Bir fikir ve bilinç olarak Cumhuriyetçiliği yıkamadılar. AKP’nin ve 20 yıllık karşıdevrimin en büyük hezimeti budur. Bu öyle bir hezimettir ki; Saray ve tek adam, diktayı Cumhuriyet kisvesi altında, korunaklı bir alanda yürütmek istemektedirler.

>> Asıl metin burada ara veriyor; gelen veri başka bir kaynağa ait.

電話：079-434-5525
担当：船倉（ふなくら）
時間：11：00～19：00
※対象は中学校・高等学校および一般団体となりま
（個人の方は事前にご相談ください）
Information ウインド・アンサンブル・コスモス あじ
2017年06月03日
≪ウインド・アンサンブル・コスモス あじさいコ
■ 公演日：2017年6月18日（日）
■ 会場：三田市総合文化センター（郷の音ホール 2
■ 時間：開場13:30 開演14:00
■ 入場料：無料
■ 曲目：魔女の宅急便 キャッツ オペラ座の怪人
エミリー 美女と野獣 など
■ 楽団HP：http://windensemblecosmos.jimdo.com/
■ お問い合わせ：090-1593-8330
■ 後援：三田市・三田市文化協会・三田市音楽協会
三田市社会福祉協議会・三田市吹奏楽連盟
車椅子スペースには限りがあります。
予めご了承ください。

Bugün 29 Ekim’de Cumhuriyet kutlanacaksa, karşıdevrime ve faşizme karşı bir direniş günü olarak kutlanmalıdır. Sarayların hükümdarlığına karşı ulusal egemenliği savunanlar, gerçek Cumhuriyetçiler zaten bir kötümserlik veya teslimiyet ruhu içinde değildir. Ulusal bayramların ilk yasaklandığı andan itibaren bu mücadele sokakta veriliyor. Eğer kutlayacaksak bu bilinci kutlayacağız.

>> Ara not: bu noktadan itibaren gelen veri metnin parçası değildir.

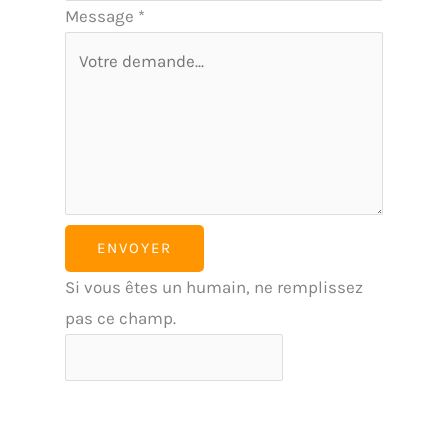
Message
*
ENVOYER
Si vous êtes un humain, ne remplissez
pas ce champ.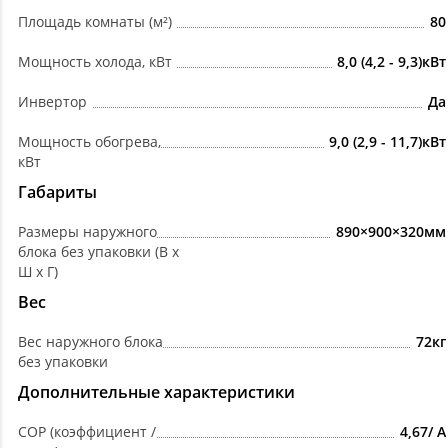
Площадь комнаты (м²)
80
Мощность холода, кВт
8,0 (4,2 - 9,3)кВт
Инвертор
Да
Мощность обогрева,
9,0 (2,9 - 11,7)кВт
кВт
Габариты
Размеры наружного
890×900×320мм
блока без упаковки (В х
Ш х Г)
Вес
Вес наружного блока
72кг
без упаковки
Дополнительные характеристики
COP (коэффициент /
4,67/ А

“Tepeden inme”, “halka dayatıldı”, “bir gecede getirildi” denen Cumhuriyet’in ve Kemalist bilincin, ulusal genetiğimizin ve tarihimizin asla yok edilemeyecek bir parçası olduğunu 20 yıllık gerici dikta gösterdi. AKP gittiği an, hemen ertesi gün, Cumhuriyet sadece ulusal bilinç olarak değil, tüm ilkeleri ve kurumlarıyla bu yüzden yükselecektir. Hukuku ile, eğitimi ile, yasama, yürütme, yargı kuvvetleri ile birlikte Cumhuriyet orada duruyor. AKP’yi, üstüne binen devasa uru kesip atarsak, en genç haliyle ayağa kalkacak.
AKP gidince Cumhuriyet kurtulacak ve kutlanacaktır
30 Ağustos 2022’de, zaferin yüzyılında, 2022’nin yeniden zafer yılı olacağını söyledik. Düşmandan kurtulacağımız yıl, Cumhuriyet’in yıldönümünde, 29 Ekim 2023’te, Cumhuriyet’i hem kurtarmış hem de kutlamış olacağız.
Akıl ve cesaret ile kazanacağız. Ancak önce gerçekle yola çıkacağız. Tek adam yönetiminin, Saray diktasının olduğu yerde, Cumhuriyet yoktur. Gerçeğe sadık olmayan, Cumhuriyet’e nasıl sadık olabilir?
Eğer AKP’ye karşı vatanımızı ve seçim sandıklarını savunamazsak şunu unutmayalım ki; bir Cumhuriyet’te yaşıyor olmayacağız. Bunun adı da nihayet konacaktır. Dünyanın en korkak diktatörü bile meydanı boş bulursa, istediğini yapacaktır.
Gerçekten de bir gecede ilan edilir böyle kararlar. Yılların birikimi sonucunu verir. Çürütenler de böyle vurur son darbeyi. Kurucu devrimciler de yıllarca çalışarak devrimi hazırlar. Devrim ile karşıdevrim benzer bu açılardan.
Cumhuriyet’i kan ve irfanla kurduk. Korkakça, haince, dalavereyle ve hileyle ele geçirdiler. Ve devlet yıkıcılığının adını er ya da geç onlar da koyacaktır.
Cumhuriyet cumhuriyettir. Tektir. Demokrasiyle veya başka bir şeyle taçlandırılacak bir Cumhuriyet yoktur. Geri alınacak bir Cumhuriyet vardır.
Ya sarayı yıkarız ve Cumhuriyet’i kurtarırız ya da saray tüm ülkeyi felakete sürükler ve yok eder.
AKP varsa Cumhuriyet yok. AKP diktası yok edildiği an ise Cumhuriyet olduğu gibi yükselecektir. İdrak edilecek ve kutlanacak olan hakikat budur.